**EXERCISE OBJECTIVE**
Write out every line below that includes the word "разработал".

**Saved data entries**
#####
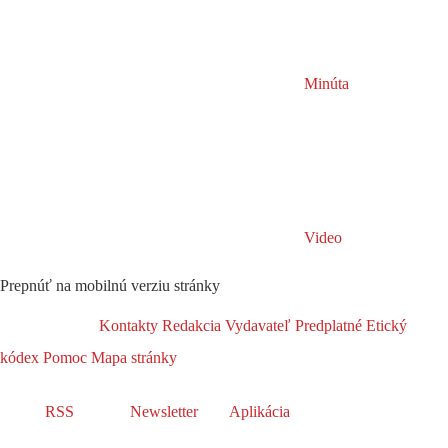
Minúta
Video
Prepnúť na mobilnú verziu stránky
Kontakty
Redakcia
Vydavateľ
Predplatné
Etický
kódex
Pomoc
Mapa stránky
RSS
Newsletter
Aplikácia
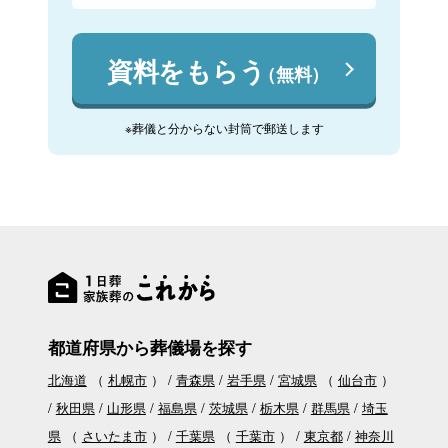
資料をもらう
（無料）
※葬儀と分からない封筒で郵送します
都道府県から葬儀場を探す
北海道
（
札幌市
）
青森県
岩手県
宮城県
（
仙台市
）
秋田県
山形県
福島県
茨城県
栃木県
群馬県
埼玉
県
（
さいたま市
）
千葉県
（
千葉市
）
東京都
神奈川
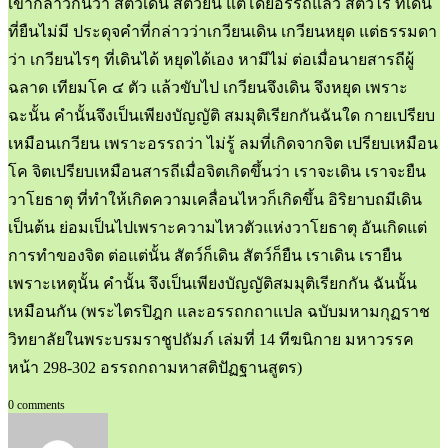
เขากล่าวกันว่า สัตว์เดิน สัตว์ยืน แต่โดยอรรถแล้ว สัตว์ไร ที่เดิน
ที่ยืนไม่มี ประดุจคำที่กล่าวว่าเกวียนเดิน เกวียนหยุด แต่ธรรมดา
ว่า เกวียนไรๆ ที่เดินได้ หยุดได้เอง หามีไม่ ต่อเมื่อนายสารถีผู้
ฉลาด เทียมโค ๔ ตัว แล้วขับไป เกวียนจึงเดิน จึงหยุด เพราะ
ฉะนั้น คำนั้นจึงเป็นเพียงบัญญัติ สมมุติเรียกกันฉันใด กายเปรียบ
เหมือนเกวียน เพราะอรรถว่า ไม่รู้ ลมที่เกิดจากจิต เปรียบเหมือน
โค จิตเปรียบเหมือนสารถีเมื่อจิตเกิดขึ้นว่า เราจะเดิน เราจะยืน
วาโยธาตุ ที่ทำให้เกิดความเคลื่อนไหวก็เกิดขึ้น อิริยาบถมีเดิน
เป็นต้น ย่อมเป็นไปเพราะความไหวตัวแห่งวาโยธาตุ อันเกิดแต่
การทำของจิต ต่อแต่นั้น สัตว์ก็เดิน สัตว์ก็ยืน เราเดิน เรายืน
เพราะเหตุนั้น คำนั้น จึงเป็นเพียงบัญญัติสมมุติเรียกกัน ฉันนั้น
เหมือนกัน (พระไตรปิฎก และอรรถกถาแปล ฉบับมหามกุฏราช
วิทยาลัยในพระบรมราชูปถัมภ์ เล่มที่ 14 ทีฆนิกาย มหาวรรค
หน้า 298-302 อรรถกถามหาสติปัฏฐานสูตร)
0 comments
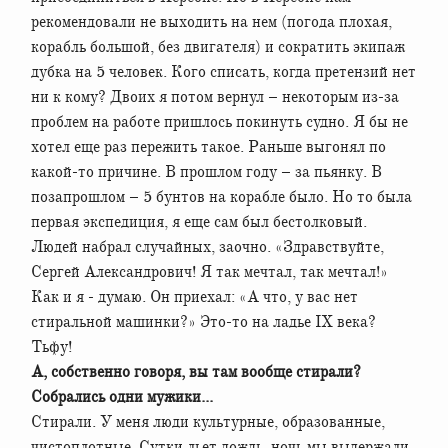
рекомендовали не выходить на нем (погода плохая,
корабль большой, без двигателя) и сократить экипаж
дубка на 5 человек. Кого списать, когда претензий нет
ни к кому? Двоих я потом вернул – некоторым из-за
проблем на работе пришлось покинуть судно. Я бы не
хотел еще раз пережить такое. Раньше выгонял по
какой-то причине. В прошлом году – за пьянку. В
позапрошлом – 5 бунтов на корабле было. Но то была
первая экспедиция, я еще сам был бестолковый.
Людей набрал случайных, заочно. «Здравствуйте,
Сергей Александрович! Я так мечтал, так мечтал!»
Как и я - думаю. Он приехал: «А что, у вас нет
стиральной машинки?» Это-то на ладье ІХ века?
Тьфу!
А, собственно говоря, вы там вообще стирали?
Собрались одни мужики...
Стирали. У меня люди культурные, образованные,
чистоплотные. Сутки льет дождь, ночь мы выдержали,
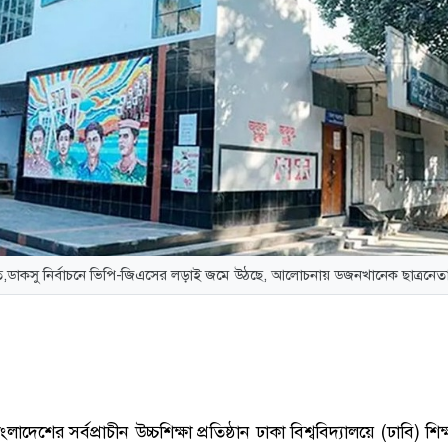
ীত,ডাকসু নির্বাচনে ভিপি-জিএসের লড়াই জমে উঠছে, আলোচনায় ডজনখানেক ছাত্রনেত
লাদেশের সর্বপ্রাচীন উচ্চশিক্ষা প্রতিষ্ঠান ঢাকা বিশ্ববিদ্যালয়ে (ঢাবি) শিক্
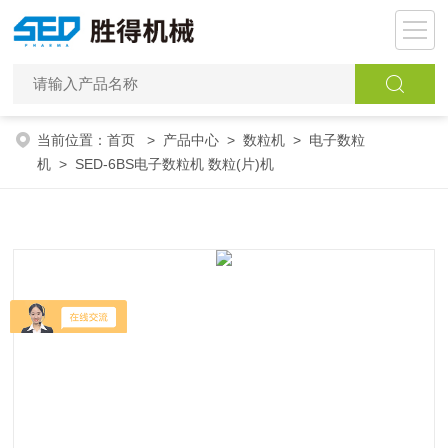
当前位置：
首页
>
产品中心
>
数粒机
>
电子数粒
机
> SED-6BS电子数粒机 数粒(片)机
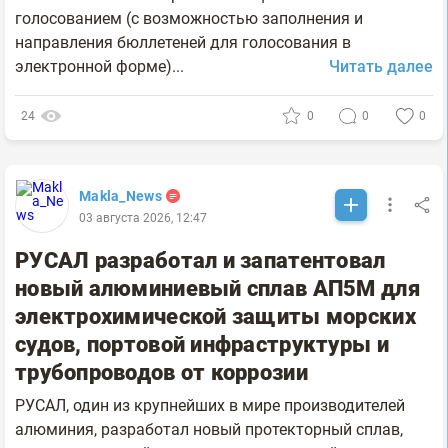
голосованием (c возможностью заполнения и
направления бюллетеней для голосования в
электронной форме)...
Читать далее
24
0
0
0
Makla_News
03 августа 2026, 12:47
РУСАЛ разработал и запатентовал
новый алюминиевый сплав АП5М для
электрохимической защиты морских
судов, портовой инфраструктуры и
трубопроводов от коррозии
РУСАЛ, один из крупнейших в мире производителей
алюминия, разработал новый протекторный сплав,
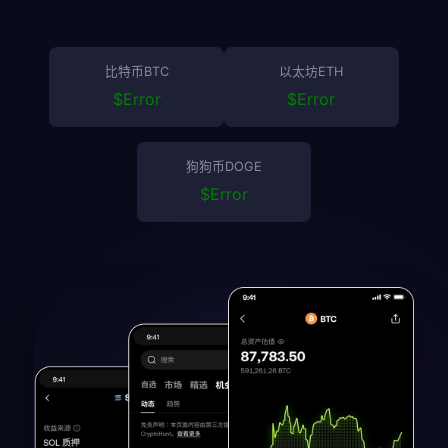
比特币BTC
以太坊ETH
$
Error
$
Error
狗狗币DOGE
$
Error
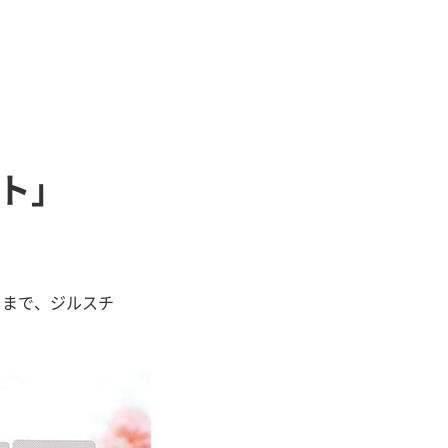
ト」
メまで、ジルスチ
#####
**TASK RESULT**
РУСАЛ разработал и запатентовал
алюминия, разработал новый протекторный сплав,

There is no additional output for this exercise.